*** Data listing ***

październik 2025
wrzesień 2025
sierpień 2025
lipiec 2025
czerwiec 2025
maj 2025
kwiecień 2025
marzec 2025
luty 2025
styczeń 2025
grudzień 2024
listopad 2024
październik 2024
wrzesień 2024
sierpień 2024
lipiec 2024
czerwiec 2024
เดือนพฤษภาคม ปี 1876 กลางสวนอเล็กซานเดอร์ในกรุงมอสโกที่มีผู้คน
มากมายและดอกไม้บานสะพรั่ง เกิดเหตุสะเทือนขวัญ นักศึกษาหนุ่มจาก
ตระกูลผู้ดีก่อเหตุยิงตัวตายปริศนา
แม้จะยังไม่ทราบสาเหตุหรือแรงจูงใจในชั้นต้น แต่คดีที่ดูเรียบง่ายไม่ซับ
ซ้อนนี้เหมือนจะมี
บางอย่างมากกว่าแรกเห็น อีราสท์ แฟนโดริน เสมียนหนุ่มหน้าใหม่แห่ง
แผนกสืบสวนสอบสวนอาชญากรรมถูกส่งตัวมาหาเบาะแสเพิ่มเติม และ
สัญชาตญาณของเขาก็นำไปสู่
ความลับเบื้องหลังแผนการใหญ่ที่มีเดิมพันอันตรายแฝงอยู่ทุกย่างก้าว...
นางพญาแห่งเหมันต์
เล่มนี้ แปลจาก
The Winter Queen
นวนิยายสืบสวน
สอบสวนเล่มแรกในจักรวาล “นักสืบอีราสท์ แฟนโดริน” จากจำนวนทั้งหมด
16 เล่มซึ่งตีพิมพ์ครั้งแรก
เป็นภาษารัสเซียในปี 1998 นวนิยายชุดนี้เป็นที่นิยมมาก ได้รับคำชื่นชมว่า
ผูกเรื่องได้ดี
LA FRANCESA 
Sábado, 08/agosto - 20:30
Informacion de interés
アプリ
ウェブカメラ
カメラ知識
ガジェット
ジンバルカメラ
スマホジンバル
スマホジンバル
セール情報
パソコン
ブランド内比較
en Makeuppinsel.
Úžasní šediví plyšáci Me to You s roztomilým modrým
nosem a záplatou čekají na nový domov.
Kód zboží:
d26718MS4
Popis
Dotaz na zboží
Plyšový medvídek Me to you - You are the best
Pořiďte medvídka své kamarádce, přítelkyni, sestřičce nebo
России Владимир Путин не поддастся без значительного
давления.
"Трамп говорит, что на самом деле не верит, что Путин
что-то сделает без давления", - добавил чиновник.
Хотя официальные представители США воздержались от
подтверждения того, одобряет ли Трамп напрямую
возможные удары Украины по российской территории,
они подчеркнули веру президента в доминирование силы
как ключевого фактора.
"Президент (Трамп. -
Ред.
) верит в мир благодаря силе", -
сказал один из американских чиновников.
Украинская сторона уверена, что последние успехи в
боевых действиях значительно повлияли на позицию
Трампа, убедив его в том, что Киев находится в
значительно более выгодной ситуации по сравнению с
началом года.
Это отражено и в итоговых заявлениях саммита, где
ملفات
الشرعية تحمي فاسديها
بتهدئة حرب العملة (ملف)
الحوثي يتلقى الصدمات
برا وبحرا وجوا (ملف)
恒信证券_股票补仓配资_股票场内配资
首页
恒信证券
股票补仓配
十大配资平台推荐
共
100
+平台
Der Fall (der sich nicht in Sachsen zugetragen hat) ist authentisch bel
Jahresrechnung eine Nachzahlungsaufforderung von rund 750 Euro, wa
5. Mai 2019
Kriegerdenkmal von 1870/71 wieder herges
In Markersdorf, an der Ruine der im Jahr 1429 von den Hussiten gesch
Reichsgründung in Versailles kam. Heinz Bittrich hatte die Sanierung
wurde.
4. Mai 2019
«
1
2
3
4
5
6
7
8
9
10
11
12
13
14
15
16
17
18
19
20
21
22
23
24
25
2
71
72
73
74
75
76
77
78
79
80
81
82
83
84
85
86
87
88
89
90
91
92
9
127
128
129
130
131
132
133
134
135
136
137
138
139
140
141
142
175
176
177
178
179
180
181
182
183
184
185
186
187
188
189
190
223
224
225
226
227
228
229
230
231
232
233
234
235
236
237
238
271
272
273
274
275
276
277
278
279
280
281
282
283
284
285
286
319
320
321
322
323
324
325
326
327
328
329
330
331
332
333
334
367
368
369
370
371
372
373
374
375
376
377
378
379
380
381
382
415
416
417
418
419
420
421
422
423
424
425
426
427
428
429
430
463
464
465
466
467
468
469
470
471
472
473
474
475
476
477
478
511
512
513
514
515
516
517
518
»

*** End of Data listing ***

» About this exercise: Show each line from the listing above that includes the word "верит".

» Response below:
"Трамп говорит, что на самом деле не верит, что Путин
) верит в мир благодаря силе", -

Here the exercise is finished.